L’un après l’autre, tous les grands pontes des studios hollywoodiens se sont succédé pour déclarer leur amour à la salle de cinéma. Et cela quelques mois à peine après avoir annoncé que tous leurs efforts se tourneraient maintenant vers le streaming, et avoir bataillé pour réduire les fenêtres d’exploitation cinématographique à néant.

Virage à 180°

C’est que, comme je le disais il y a quelques semaines, les grands acteurs du streaming se sont rendu compte que leur activité était loin d’être un long fleuve de revenus passifs tranquille. On le sait maintenant tous, la plupart d’entre eux naviguent à vue.

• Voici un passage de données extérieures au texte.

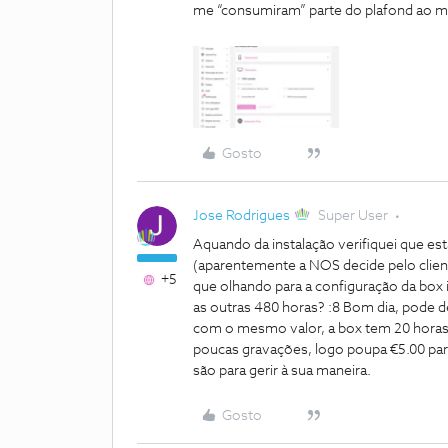
me “consumiram” parte do plafond ao m
Gosto
Jose Rodrigues
Super User
Aquando da instalação verifiquei que est
(aparentemente a NOS decide pelo clien
+5
que olhando para a configuração da box 
as outras 480 horas? :8
Bom dia, pode des
com o mesmo valor, a box tem 20 horas 
poucas gravações, logo poupa €5.00 para
são para gerir à sua maneira.
Gosto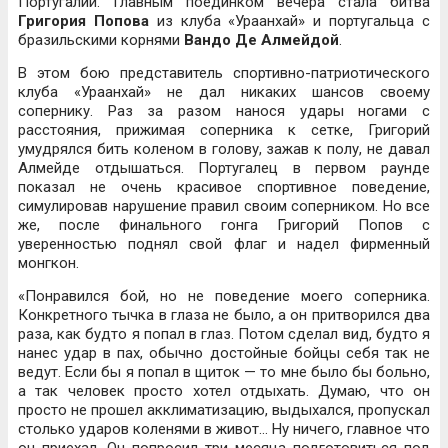
Португалии. Главным поединком вечера стала битва
Григория Попова
из клуба «Ураанхай» и португальца с
бразильскими корнями
Вандо Де Алмейдой
.
В этом бою представитель спортивно-патриотического
клуба «Ураанхай» не дал никаких шансов своему
сопернику. Раз за разом нанося удары ногами с
расстояния, прижимая соперника к сетке, Григорий
умудрялся бить коленом в голову, зажав к полу, не давал
Алмейде отдышаться. Португалец в первом раунде
показал не очень красивое спортивное поведение,
симулировав нарушение правил своим соперником. Но все
же, после финального гонга Григорий Попов с
уверенностью поднял свой флаг и надел фирменный
монгкон.
«Понравился бой, но не поведение моего соперника.
Конкретного тычка в глаза не было, а он притворился два
раза, как будто я попал в глаз. Потом сделал вид, будто я
нанес удар в пах, обычно достойные бойцы себя так не
ведут. Если бы я попал в щиток — то мне было бы больно,
а так человек просто хотел отдыхать. Думаю, что он
просто не прошел акклиматизацию, выдыхался, пропускал
столько ударов коленями в живот… Ну ничего, главное что
он приехал. Он попросил три месяца подготовиться под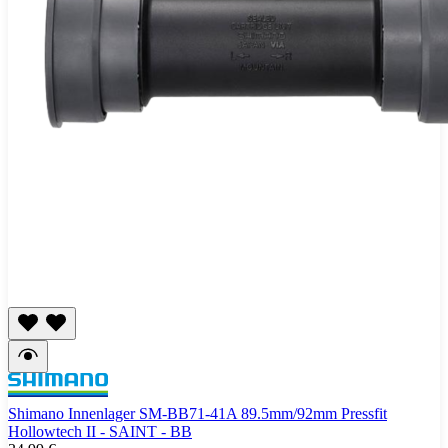
Shimano Innenlager SM-BB71-41A 89.5mm/92mm Pressfit
Hollowtech II - SAINT - BB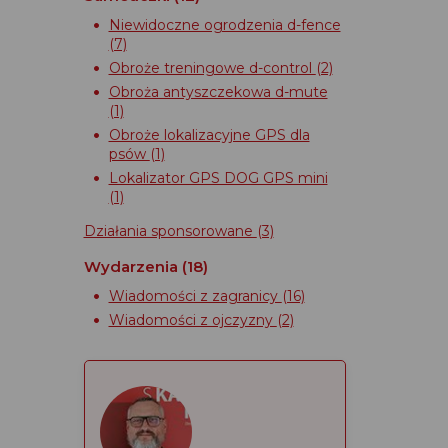
Niewidoczne ogrodzenia d-fence
(7)
Obroże treningowe d-control
(2)
Obroża antyszczekowa d-mute
(1)
Obroże lokalizacyjne GPS dla
psów
(1)
Lokalizator GPS DOG GPS mini
(1)
Działania sponsorowane
(3)
Wydarzenia
(18)
Wiadomości z zagranicy
(16)
Wiadomości z ojczyzny
(2)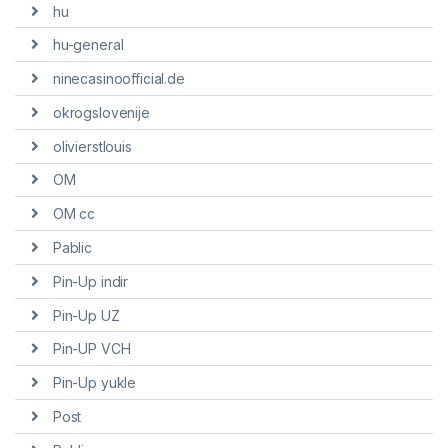
hu
hu-general
ninecasinoofficial.de
okrogslovenije
olivierstlouis
OM
OM cc
Pablic
Pin-Up indir
Pin-Up UZ
Pin-UP VCH
Pin-Up yukle
Post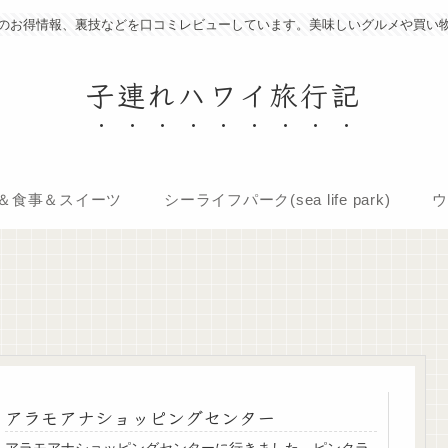
のお得情報、裏技などを口コミレビューしています。美味しいグルメや買い
子連れハワイ旅行記
＆食事＆スイーツ
シーライフパーク(sea life park)
ウ
アラモアナショッピングセンター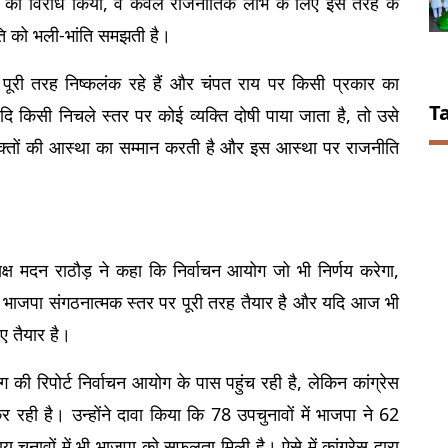
माण का विरोध किया, वे केवल राजनीतिक लाभ के लिए इस तरह के 
ति को भली-भांति समझती है।
्टी पूरी तरह निष्कलंक रहे हैं और चंपत राय पर किसी प्रकार का 
T
दि किसी निचले स्तर पर कोई व्यक्ति दोषी पाया जाता है, तो उसे 
क्तों की आस्था का सम्मान करती है और इस आस्था पर राजनीति 
्ष मदन राठौड़ ने कहा कि निर्वाचन आयोग जो भी निर्णय करेगा, 
ि भाजपा संगठनात्मक स्तर पर पूरी तरह तैयार है और यदि आज भी 
िए तैयार है।
की रिपोर्ट निर्वाचन आयोग के पास पहुंच रही है, लेकिन कांग्रेस 
रही है। उन्होंने दावा किया कि 78 उपचुनावों में भाजपा ने 62 
ुनावों में भी भाजपा को सफलता मिली है। ऐसे में कांग्रेस द्वारा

Mais on ne se rend juste pas compte à quel point. Un long e-book disponible sur Internet en suivant le lien thestreamingbook.com retrace l’histoire de ce qu’on appelle désormais les Streaming Wars. Dès son second chapitre, qui retrace les 3 dernières années de “stratégie” des grands acteurs du milieu, son auteur Matthew Ball énumère la longue litanie de revirements qui émaillent le secteur depuis 2019. Le tout avec une valse des têtes dans les postes à responsabilité, qui tiennent aujourd’hui moins longtemps qu’un entraîneur d’équipe de Ligue Pro.

La ligne du temps des "stratégies" des streamers de 2019 à 2022. Source: Matthew Ball - The Streaming Book

D’où ces déclarations d’amour renouvelé à la salle de cinéma.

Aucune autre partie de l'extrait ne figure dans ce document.